Wednesday, November 4, 2009 • 8:56 am


Because of my work I do a lot of business and marketing reading -- Inc Magazine still continues as one of the best. Earlier this year, Bo Burlingham of Inc interviewed Jim Collins [author of Built to Last and Good to Great] on entrepreneurship and its trends. The entire piece was excellent so make sure you read it all -- note in particular how Jim Collins has changed because of some of his latest research on "turbulence." I also thought the comments on entrepreneurship as a movement were excellent.

At any rate, below is an excerpt that involves a rather powerful metaphor that is applicable I think to those of us in other fields and walks of life and struggles.

How do you define entrepreneurship?

I take a broad view of it. The traditional definition -- founding an entity designed to make money -- is too narrow for me. I see entrepreneurship as more of a life concept. We all make choices about how we live our lives. You can take a paint-by-numbers approach, or you can start with a blank canvas. When you paint by numbers, the end result is guaranteed. You know what it's going to be, and it might be good, but it will never be a masterpiece. Starting with a blank canvas is the only way to get a masterpiece, but you could also blow up. So, are you going to pick the paint-by-numbers kit or the blank canvas? That's a life question, not a business question.

It has to do with your ability to handle risk, no?

Not risk. Ambiguity. People confuse the two. My students used to come to me at Stanford and say, "I'd really like to do something on my own, but I'm just not ready to take that much risk. So I took the job with IBM." And I would say, "You're not ready for risk? What's the first thing you learn about investing? Never put all your eggs in one basket. You've just put all your eggs in one basket that is held by somebody else." As an entrepreneur, you know what the risks are. You see them. You understand them. You manage them. If you join someone else's company, you may not know those risks, and not because they don't exist. You just can't see them, and so you can't manage them. That's a much more exposed position than the entrepreneur faces. But there's lower ambiguity on the paint-by-numbers path: very clear but more risky. The entrepreneurial path: very ambiguous but less risk. Of course, the truth is that it's all ambiguous, anyway. If you think you can predict the future, you're crazy.

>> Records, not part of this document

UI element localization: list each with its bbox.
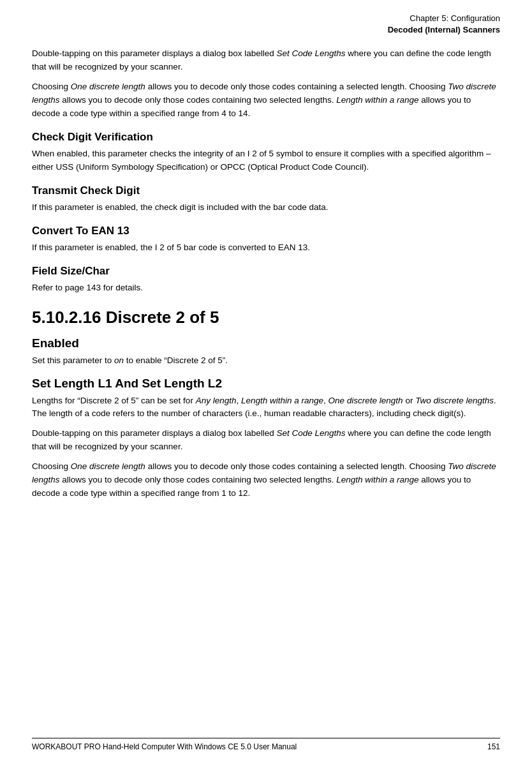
page-footer: WORKABOUT PRO Hand-Held Computer With Wi… xyxy=(32,738,500,751)
check-digit-heading: Check Digit Verification xyxy=(32,131,500,144)
italic-one-discrete2: One discrete length xyxy=(71,461,145,471)
intro-para2: Choosing One discrete length allows you … xyxy=(32,80,500,121)
enabled-body: Set this parameter to on to enable “Disc… xyxy=(32,354,500,368)
set-length-body3: Choosing One discrete length allows you … xyxy=(32,460,500,500)
convert-body: If this parameter is enabled, the I 2 of… xyxy=(32,241,500,255)
field-body: Refer to page 143 for details. xyxy=(32,281,500,295)
transmit-heading: Transmit Check Digit xyxy=(32,184,500,197)
set-length-body1: Lengths for “Discrete 2 of 5” can be set… xyxy=(32,394,500,421)
italic-two-discrete-lengths: Two discrete lengths xyxy=(415,396,494,405)
intro-para1: Double-tapping on this parameter display… xyxy=(32,47,500,74)
check-digit-body: When enabled, this parameter checks the … xyxy=(32,147,500,174)
italic-length-within-range: Length within a range xyxy=(241,396,323,405)
italic-one-discrete-length: One discrete length xyxy=(329,396,403,405)
enabled-heading: Enabled xyxy=(32,336,500,350)
convert-heading: Convert To EAN 13 xyxy=(32,225,500,237)
italic-length-range: Length within a range xyxy=(336,95,418,105)
italic-one-discrete: One discrete length xyxy=(71,82,145,91)
italic-on: on xyxy=(114,356,124,365)
italic-length-range2: Length within a range xyxy=(336,475,418,484)
transmit-body: If this parameter is enabled, the check … xyxy=(32,201,500,214)
set-length-body2: Double-tapping on this parameter display… xyxy=(32,427,500,454)
italic-set-code-lengths2: Set Code Lengths xyxy=(277,428,346,438)
header-chapter: Chapter 5: Configuration xyxy=(32,13,500,24)
italic-set-code-lengths: Set Code Lengths xyxy=(277,49,346,58)
major-heading: 5.10.2.16 Discrete 2 of 5 xyxy=(32,308,500,327)
footer-page-number: 151 xyxy=(487,742,500,751)
italic-any-length: Any length xyxy=(196,396,237,405)
field-heading: Field Size/Char xyxy=(32,265,500,278)
page-header: Chapter 5: Configuration Decoded (Intern… xyxy=(32,13,500,36)
set-length-heading: Set Length L1 And Set Length L2 xyxy=(32,377,500,391)
header-section: Decoded (Internal) Scanners xyxy=(32,24,500,36)
page-container: Chapter 5: Configuration Decoded (Intern… xyxy=(0,0,532,764)
footer-product: WORKABOUT PRO Hand-Held Computer With Wi… xyxy=(32,742,297,751)
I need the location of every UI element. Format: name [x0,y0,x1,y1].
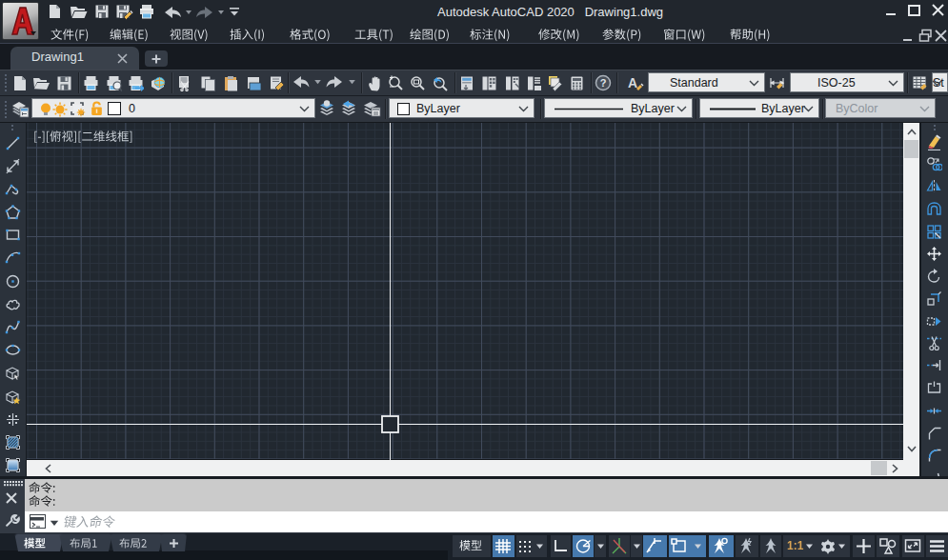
svg-text:A: A [628,75,637,90]
svg-text:?: ? [600,77,607,89]
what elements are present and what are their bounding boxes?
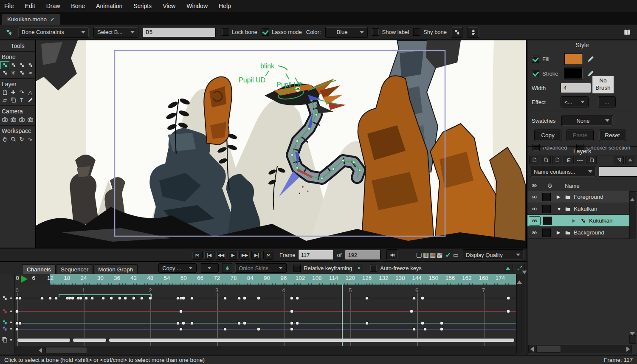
keyframe[interactable] — [296, 322, 299, 325]
roll-camera-tool[interactable] — [18, 116, 26, 123]
collapse-arrow-icon[interactable]: ▼ — [557, 206, 562, 212]
menu-bone[interactable]: Bone — [71, 3, 85, 9]
keyframe[interactable] — [79, 296, 83, 300]
stereo-layer-tool[interactable] — [9, 96, 17, 104]
menu-animation[interactable]: Animation — [96, 3, 122, 9]
keyframe[interactable] — [101, 296, 105, 300]
menu-edit[interactable]: Edit — [25, 3, 35, 9]
transform-layer-tool[interactable] — [1, 89, 9, 96]
select-bone-dropdown[interactable]: Select B... — [93, 27, 138, 38]
no-brush-button[interactable]: No Brush — [592, 75, 614, 94]
layer-filter-input[interactable] — [599, 166, 637, 177]
keyframe[interactable] — [18, 322, 22, 325]
bone-color-dropdown[interactable]: Blue — [325, 27, 368, 38]
current-frame-input[interactable] — [298, 250, 334, 260]
play-button[interactable]: ▶ — [228, 251, 238, 260]
layers-scroll-down-button[interactable] — [629, 335, 636, 344]
keyframe[interactable] — [290, 322, 294, 325]
tab-sequencer[interactable]: Sequencer — [56, 264, 93, 274]
collapse-panel-button[interactable] — [625, 156, 635, 164]
layer-comp-button[interactable] — [586, 156, 597, 164]
keyframe[interactable] — [18, 296, 22, 300]
reference-layer-button[interactable] — [552, 156, 562, 164]
timeline-collapse-button[interactable] — [503, 264, 513, 272]
follow-path-tool[interactable]: ↷ — [18, 89, 26, 96]
tab-channels[interactable]: Channels — [22, 264, 56, 274]
new-layer-button[interactable] — [529, 156, 539, 164]
scroll-right-arrow-icon[interactable] — [626, 347, 630, 352]
copy-style-button[interactable]: Copy — [534, 130, 561, 141]
copy-menu-dropdown[interactable]: Copy ... — [158, 263, 197, 273]
mute-audio-button[interactable] — [386, 249, 398, 260]
shear-layer-tool[interactable]: ▱ — [1, 96, 9, 104]
keyframe[interactable] — [110, 296, 113, 300]
loop-playback-button[interactable]: ⋈ — [192, 251, 203, 260]
rotate-workspace-tool[interactable]: ↻ — [18, 135, 26, 143]
rotate-layer-xy-tool[interactable]: △ — [26, 89, 34, 96]
detach-panel-button[interactable] — [614, 156, 624, 164]
tool-group-dropdown[interactable]: Bone Constraints — [18, 27, 89, 38]
keyframe[interactable] — [365, 296, 369, 300]
keyframe-menu-dropdown[interactable] — [200, 263, 219, 273]
zoom-camera-tool[interactable] — [9, 116, 17, 123]
expand-arrow-icon[interactable]: ▶ — [572, 218, 577, 223]
fill-color-swatch[interactable] — [564, 53, 583, 65]
keyframe[interactable] — [70, 296, 74, 300]
merge-bone-button[interactable] — [467, 27, 479, 38]
switch-layer-bar[interactable] — [73, 338, 107, 342]
select-bone-tool[interactable] — [1, 62, 9, 69]
keyframe[interactable] — [290, 310, 294, 313]
keyframe[interactable] — [179, 327, 183, 331]
layer-visibility-toggle[interactable] — [529, 216, 541, 226]
scroll-left-arrow-icon[interactable] — [530, 347, 534, 352]
keyframe[interactable] — [420, 322, 424, 325]
keyframe[interactable] — [290, 296, 294, 300]
bone-strength-tool[interactable]: ✳ — [9, 69, 17, 76]
bone-label-pupil-ud[interactable]: Pupil UD — [239, 76, 265, 84]
insert-text-tool[interactable]: T — [18, 96, 26, 104]
timeline-vertical-scrollbar[interactable] — [516, 274, 525, 354]
keyframe[interactable] — [118, 296, 121, 300]
timeline-tracks[interactable]: 01234567 — [15, 285, 516, 346]
keyframe[interactable] — [296, 296, 299, 300]
reset-style-button[interactable]: Reset — [599, 130, 626, 141]
keyframe[interactable] — [15, 327, 19, 331]
display-quality-dropdown[interactable]: Display Quality — [462, 249, 524, 260]
jump-start-button[interactable]: |◀ — [204, 251, 214, 260]
pan-workspace-tool[interactable] — [1, 135, 9, 143]
canvas[interactable]: blink Pupil UD Pupil LR — [36, 40, 526, 248]
zoom-workspace-tool[interactable] — [9, 135, 17, 143]
layers-vertical-scrollbar[interactable] — [629, 191, 636, 239]
reparent-bone-tool[interactable] — [26, 62, 34, 69]
keyframe[interactable] — [243, 322, 247, 325]
keyframe[interactable] — [420, 296, 424, 300]
step-forward-button[interactable]: ▶▶ — [240, 251, 250, 260]
keyframe[interactable] — [440, 327, 444, 331]
keyframe[interactable] — [290, 327, 294, 331]
layer-visibility-toggle[interactable] — [529, 193, 540, 201]
keyframe[interactable] — [507, 296, 510, 300]
flexi-bind-tool[interactable]: ≈ — [26, 69, 34, 76]
keyframe[interactable] — [237, 296, 241, 300]
keyframe[interactable] — [176, 322, 180, 325]
keyframe[interactable] — [124, 296, 127, 300]
bone-label-pupil-lr[interactable]: Pupil LR — [276, 81, 302, 88]
total-frames-input[interactable] — [345, 250, 381, 260]
auto-freeze-keys-checkbox[interactable] — [370, 265, 377, 272]
keyframe[interactable] — [140, 296, 144, 300]
keyframe[interactable] — [90, 296, 94, 300]
layer-row-foreground[interactable]: ▶ Foreground — [527, 191, 632, 203]
expand-arrow-icon[interactable]: ▶ — [557, 230, 562, 235]
keyframe[interactable] — [15, 310, 19, 313]
keyframe[interactable] — [48, 296, 52, 300]
bone-label-blink[interactable]: blink — [260, 62, 275, 70]
stroke-checkbox[interactable] — [532, 70, 539, 77]
effect-more-button[interactable]: ... — [598, 96, 616, 107]
bone-name-input[interactable] — [143, 27, 216, 37]
paste-style-button[interactable]: Paste — [567, 130, 594, 141]
eyedropper-tool[interactable] — [26, 96, 34, 104]
lasso-mode-checkbox[interactable] — [262, 28, 269, 36]
lock-bone-checkbox[interactable] — [222, 28, 229, 36]
keyframe[interactable] — [243, 296, 247, 300]
keyframe[interactable] — [40, 296, 44, 300]
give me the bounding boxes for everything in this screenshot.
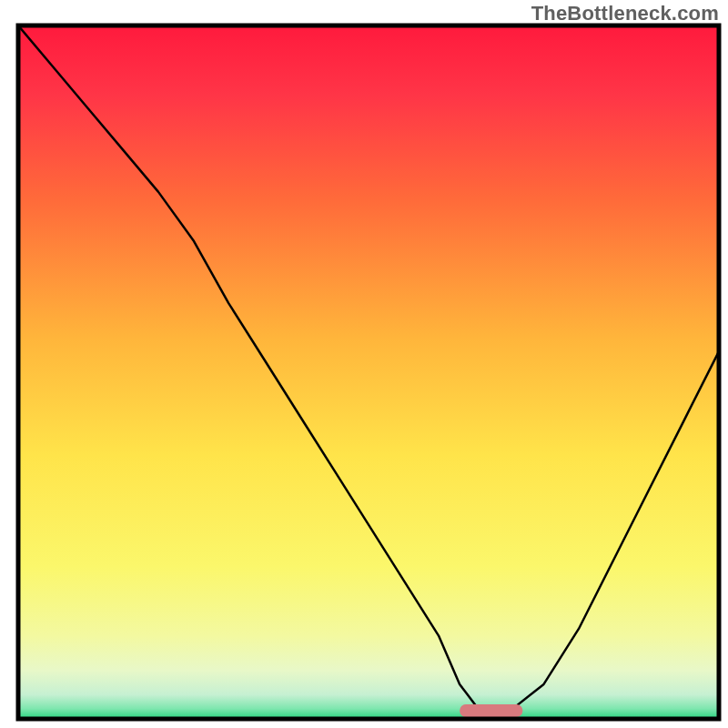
bottleneck-chart [0,0,728,728]
optimal-marker [460,704,522,717]
chart-stage: TheBottleneck.com [0,0,728,728]
gradient-background [18,25,719,719]
plot-area [18,25,719,719]
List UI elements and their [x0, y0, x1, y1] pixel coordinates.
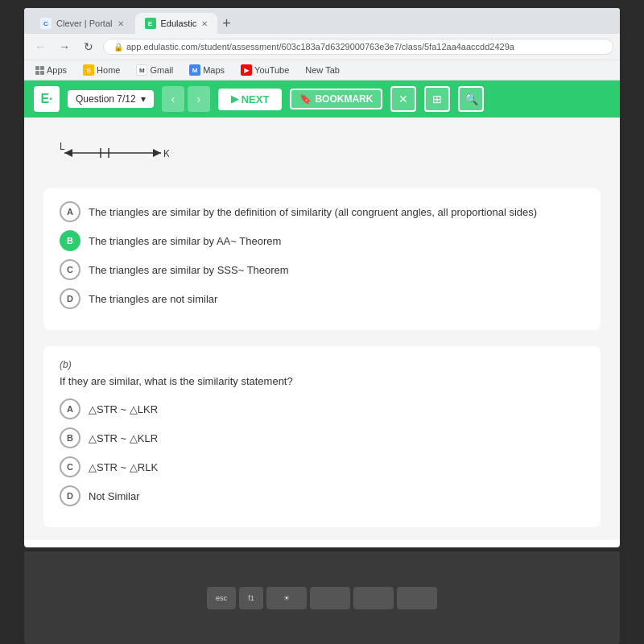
- tab-bar: C Clever | Portal ✕ E Edulastic ✕ +: [24, 8, 620, 34]
- part-b-option-c[interactable]: C △STR ~ △RLK: [60, 456, 584, 477]
- address-bar-row: ← → ↻ 🔒 app.edulastic.com/student/assess…: [24, 34, 620, 60]
- space-key3[interactable]: [397, 587, 437, 609]
- option-b-text: The triangles are similar by AA~ Theorem: [89, 235, 281, 247]
- gmail-label: Gmail: [150, 65, 173, 75]
- brightness-key[interactable]: ☀: [266, 587, 307, 609]
- apps-label: Apps: [47, 65, 67, 75]
- prev-question-button[interactable]: ‹: [162, 86, 184, 112]
- part-b-option-d[interactable]: D Not Similar: [60, 485, 584, 506]
- youtube-icon: ▶: [241, 64, 252, 76]
- option-a[interactable]: A The triangles are similar by the defin…: [60, 201, 584, 222]
- bookmark-youtube[interactable]: ▶ YouTube: [236, 63, 294, 77]
- bookmark-icon: 🔖: [299, 93, 312, 105]
- clever-tab-label: Clever | Portal: [56, 19, 113, 28]
- bookmark-home[interactable]: S Home: [78, 63, 125, 77]
- newtab-label: New Tab: [305, 65, 340, 75]
- svg-marker-2: [153, 149, 161, 157]
- maps-label: Maps: [203, 65, 225, 75]
- part-b-option-c-text: △STR ~ △RLK: [89, 461, 158, 473]
- diagram-area: L K: [43, 130, 601, 175]
- part-b-option-a-circle: A: [60, 398, 80, 419]
- bookmark-newtab[interactable]: New Tab: [300, 64, 345, 76]
- next-question-arrow-button[interactable]: ›: [188, 86, 210, 112]
- gmail-icon: M: [136, 64, 147, 76]
- youtube-label: YouTube: [254, 65, 289, 75]
- maps-icon: M: [189, 64, 200, 76]
- part-b-option-b-circle: B: [60, 427, 80, 448]
- option-a-text: The triangles are similar by the definit…: [89, 206, 537, 218]
- screen: C Clever | Portal ✕ E Edulastic ✕ + ← → …: [24, 8, 620, 547]
- svg-text:L: L: [60, 141, 65, 152]
- f1-key[interactable]: f1: [239, 587, 263, 609]
- option-d-circle: D: [60, 288, 80, 309]
- option-c-circle: C: [60, 259, 80, 280]
- option-d-text: The triangles are not similar: [89, 293, 217, 305]
- keyboard: esc f1 ☀: [24, 551, 620, 644]
- bookmark-maps[interactable]: M Maps: [184, 63, 229, 77]
- question-selector[interactable]: Question 7/12 ▾: [68, 90, 154, 108]
- part-b-option-b-text: △STR ~ △KLR: [89, 432, 158, 444]
- dropdown-arrow-icon: ▾: [141, 93, 146, 105]
- next-arrow-icon: ▶: [231, 93, 238, 105]
- forward-button[interactable]: →: [55, 37, 74, 56]
- bookmark-label: BOOKMARK: [315, 93, 373, 105]
- part-b-option-a-text: △STR ~ △LKR: [89, 403, 158, 415]
- esc-key[interactable]: esc: [207, 587, 236, 609]
- edulastic-logo: E·: [34, 86, 60, 112]
- diagram-svg: L K: [56, 137, 169, 169]
- bookmark-gmail[interactable]: M Gmail: [131, 63, 178, 77]
- space-key2[interactable]: [353, 587, 394, 609]
- edulastic-header: E· Question 7/12 ▾ ‹ › ▶ NEXT 🔖 BOOKMARK…: [24, 80, 620, 118]
- bookmark-apps[interactable]: Apps: [31, 64, 72, 76]
- apps-icon: [35, 66, 44, 75]
- home-label: Home: [97, 65, 120, 75]
- next-button[interactable]: ▶ NEXT: [218, 89, 283, 110]
- edu-tab-close[interactable]: ✕: [201, 19, 208, 28]
- edu-favicon: E: [145, 18, 156, 29]
- question-content: L K A The triangles are similar by the d…: [24, 118, 620, 540]
- option-b-circle: B: [60, 230, 80, 251]
- lock-icon: 🔒: [114, 43, 123, 52]
- part-a-options: A The triangles are similar by the defin…: [43, 188, 601, 330]
- part-b-option-a[interactable]: A △STR ~ △LKR: [60, 398, 584, 419]
- next-label: NEXT: [242, 93, 270, 105]
- refresh-button[interactable]: ↻: [79, 37, 98, 56]
- space-key[interactable]: [310, 587, 350, 609]
- svg-marker-1: [64, 149, 72, 157]
- tab-clever[interactable]: C Clever | Portal ✕: [31, 13, 134, 34]
- zoom-button[interactable]: 🔍: [458, 86, 484, 112]
- back-button[interactable]: ←: [31, 37, 50, 56]
- part-b-option-c-circle: C: [60, 456, 80, 477]
- option-c-text: The triangles are similar by SSS~ Theore…: [89, 264, 289, 276]
- part-b-label: (b): [60, 359, 584, 370]
- bookmark-button[interactable]: 🔖 BOOKMARK: [290, 89, 382, 109]
- svg-text:K: K: [163, 148, 169, 159]
- browser-chrome: C Clever | Portal ✕ E Edulastic ✕ + ← → …: [24, 8, 620, 80]
- part-b-option-d-circle: D: [60, 485, 80, 506]
- address-bar[interactable]: 🔒 app.edulastic.com/student/assessment/6…: [103, 39, 613, 55]
- option-c[interactable]: C The triangles are similar by SSS~ Theo…: [60, 259, 584, 280]
- question-label: Question 7/12: [76, 93, 136, 105]
- part-b-option-b[interactable]: B △STR ~ △KLR: [60, 427, 584, 448]
- grid-button[interactable]: ⊞: [424, 86, 450, 112]
- clever-favicon: C: [40, 18, 52, 29]
- part-b-section: (b) If they are similar, what is the sim…: [43, 346, 601, 527]
- clever-tab-close[interactable]: ✕: [118, 19, 124, 28]
- edu-tab-label: Edulastic: [161, 19, 197, 28]
- url-text: app.edulastic.com/student/assessment/603…: [126, 42, 514, 52]
- nav-arrows: ‹ ›: [162, 86, 210, 112]
- close-button[interactable]: ✕: [390, 86, 416, 112]
- option-a-circle: A: [60, 201, 80, 222]
- tab-edulastic[interactable]: E Edulastic ✕: [135, 13, 218, 34]
- laptop-bezel: C Clever | Portal ✕ E Edulastic ✕ + ← → …: [0, 0, 644, 644]
- option-d[interactable]: D The triangles are not similar: [60, 288, 584, 309]
- new-tab-button[interactable]: +: [222, 15, 231, 32]
- part-b-question: If they are similar, what is the similar…: [60, 375, 584, 387]
- option-b[interactable]: B The triangles are similar by AA~ Theor…: [60, 230, 584, 251]
- part-b-option-d-text: Not Similar: [89, 490, 140, 502]
- home-icon: S: [83, 64, 94, 76]
- bookmarks-bar: Apps S Home M Gmail M Maps ▶ YouTube: [24, 60, 620, 80]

I don't know many people who feel they can predict the future these days.

We've had a wake-up call. Some people had it sooner than others. After the bubble burst in 2000, I was talking about the ideas in Good to Great with some portfolio companies of venture capitalists. They said, "This is all very interesting. But we're running out of cash. The bubble's burst. We're going to die. What does your research have to say to us?" Frankly, I had nothing to say except, "Gee, bummer." But as I thought about it, I realized those technology companies were experiencing something that was going to happen to everybody, only most of us didn't know it yet.

An image popped into my head. It was a climbing analogy. Most people are in the comfort of base camp, and they can go on doing what they're doing even if there is a big storm. But the people who wake up high on that mountain in a howling storm are in grave danger, like the technology people after the bubble burst. It hit me that we're all heading up there, whether we like it or not. We're heading into a world characterized by big events, big forces, massive storms. We're going to be vulnerable little specks high on the mountain when the storm hits out of nowhere. And if we're not prepared, we're going to die up there. Or we're going to be in real serious trouble.

How do you prepare for something you can't see coming?

That was the question. I thought, OK. We need to understand what separates those who do well from those who don't do well when the world spins completely out of our control. How are we going to study this question? This was in 2002. We decided to look at the 50 best-performing IPOs since 1970-72 and see how they did 15 years out. They were small and vulnerable when they came into the world. We'd ask them, "What did you do on that mountain? How did you do so well?" Of course, we found others that didn't do as well. We just finished six years of what we call our turbulence research.

That was a great question to be asking in 2002. It's what everyone is wondering about today.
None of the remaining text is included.